Last week, Microsoft announced that Windows Azure Active Directory has been released for general availability. This means it’s now officially ready for production. In the web services world, this doesn’t mean a whole lot; we all used Gmail for years with the “beta” tag attached and pretty much ignored it. This also very true in Azure AD’s case. With the GA release, Azure AD now has the ability to add an AD instance (a “tenant”) to your Azure subscription if you login with a Microsoft (formerly known as Live) account, and granting and revoking application directory access permissions has been simplified.
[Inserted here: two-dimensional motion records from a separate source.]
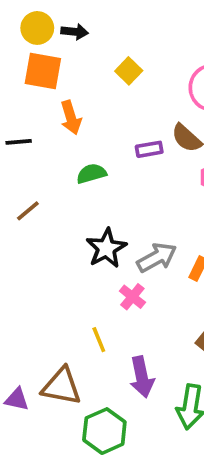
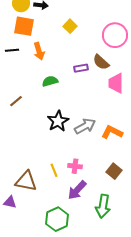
black line: (19, 142) -> (12, 50), moved
pink cross: (132, 297) -> (75, 166), moved, turned -32
purple arrow: (142, 377) -> (77, 190), turned 55
brown triangle: (62, 386) -> (26, 181), moved

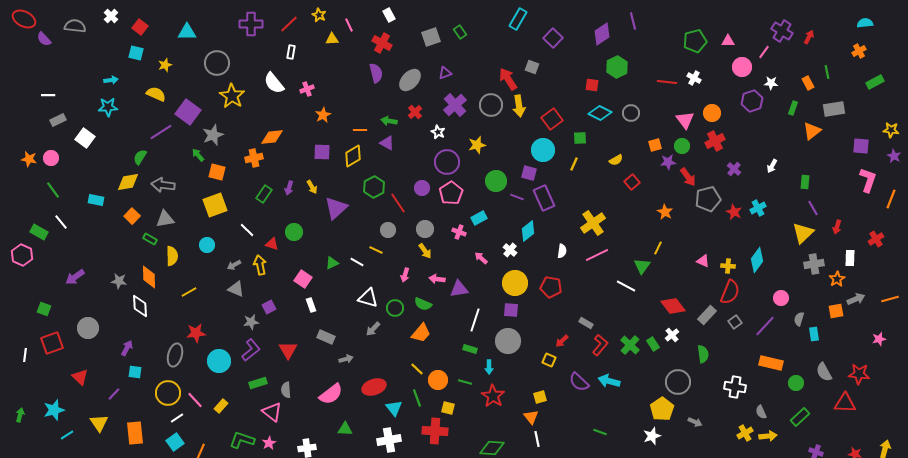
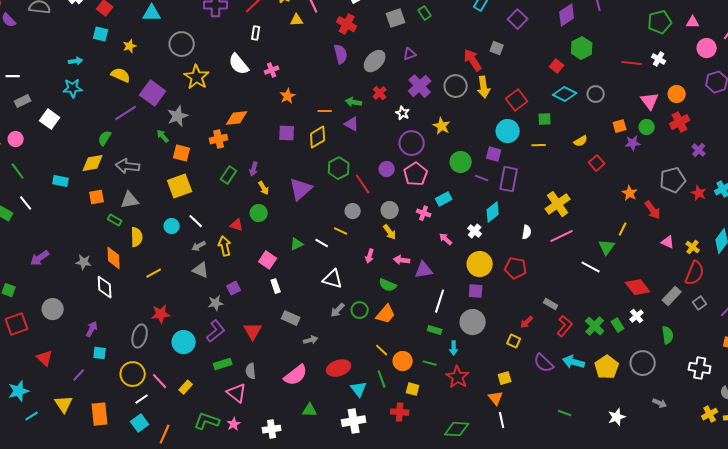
red square: (592, 85) -> (557, 66), turned 32
yellow star: (477, 145) -> (442, 126), turned -30
yellow line: (574, 164) -> (539, 145), turned 64
red arrow: (688, 177) -> (653, 210), moved
yellow arrow: (312, 187) -> (264, 188), moved
purple rectangle: (544, 198) -> (509, 179), turned 35
orange square: (132, 216) -> (97, 197), turned 35
white line: (247, 230) -> (196, 221), moved
yellow cross: (728, 266) -> (693, 247), turned 32
green circle: (395, 308) -> (360, 310), moved
yellow pentagon: (662, 409) -> (607, 367), moved
red cross: (435, 431) -> (400, 412), size x0.7

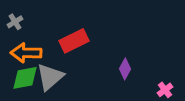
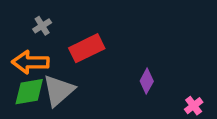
gray cross: (15, 22) -> (42, 26), moved

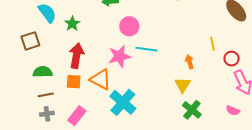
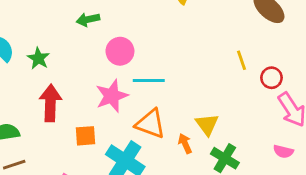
orange arrow: (190, 62) -> (185, 143), moved
orange triangle: (101, 79) -> (150, 124), moved
orange square: (74, 82) -> (86, 136), moved

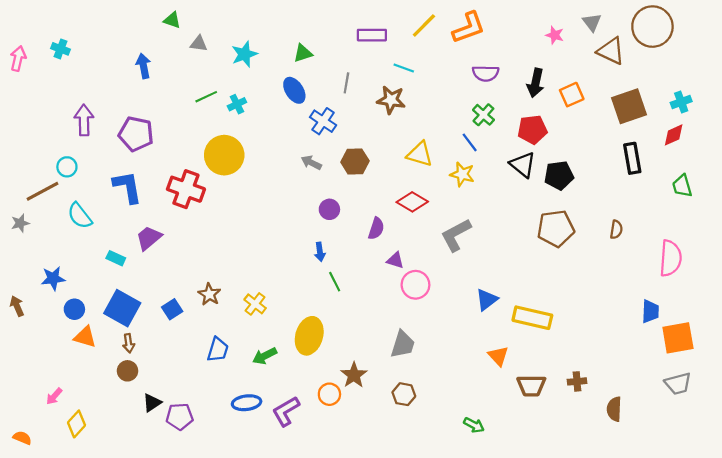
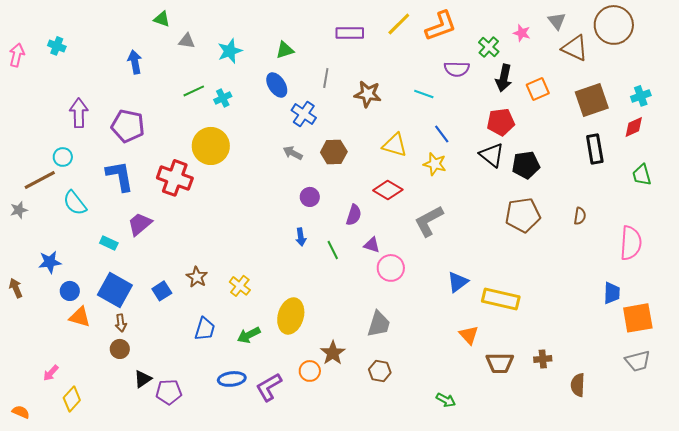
cyan line: (404, 68) -> (424, 94), moved
green cross: (483, 115) -> (489, 47), moved
green line: (335, 282) -> (333, 250), moved

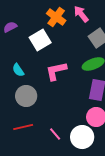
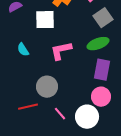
white square: (40, 40) -> (45, 20), turned 30
gray circle: (26, 96) -> (47, 87), moved

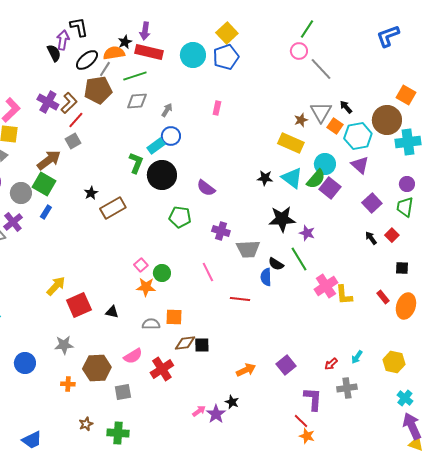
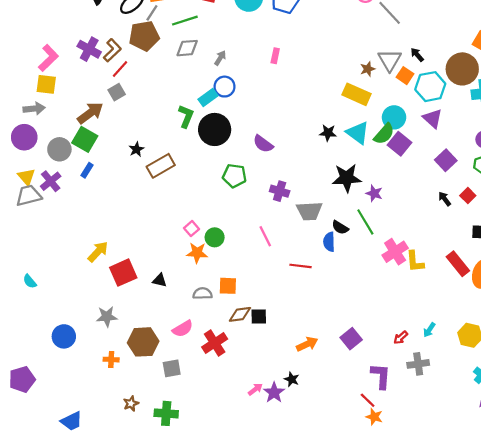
red rectangle: (383, 297) -> (458, 264), size x1.6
Windows Azure AD is architecturally similar to other identity management as a service (IDaaS) vendors such as Symplified, Okta, OneLogin, Salesforce, PasswordBank, Ping Identity, and others in a rapidly growing expanding market. However, what makes Windows Azure AD confusing for the average customer to understand is that its offerings and primary use case are currently very different than its other market competitors – in some ways just the opposite.

Windows Azure AD’s Strength

The vast majority of current IDaaS vendors are cloud-based directory services that focus on giving single sign-on access to other cloud-based web service providers (e.g. SaaS) for businesses that have their own on-premises Active Directory as their primary identity provider. They do this through a collection of federated trusts they establish to service providers that support federation, and a technique called password vaulting for those that don’t. In contrast, Windows Azure AD provides services mainly to allow customers, as established identity providers, access to Microsoft’s own services like Office 365, Dynamics CRM online, Windows Intune (all SaaS apps built on the Azure PaaS platform), and of course Azure itself. And this intra-Microsoft directory access is ginormous: As noted in the Windows Azure blog, over 2.9 million businesses, governments, and schools are using it to manage access to Microsoft Online products. Over a 90-day period ending April 8th, Windows Azure AD processed 65 billion authentication requests at 99.97% availability.

Azure AD’s market strength lies in its installed base. If you’ve ever used Microsoft online business services, you already have a Windows Azure AD tenant. This has to be one of the greatest customer-acquisition strategies in software history. And if you don’t have your own Azure AD tenant, you can get your own for free. This means you’re one of more than 2,899,999 other tenants supported by what is surely the largest über-directory service the world has ever seen.

Yeah, I think the GA announcement is kind of an anticlimax.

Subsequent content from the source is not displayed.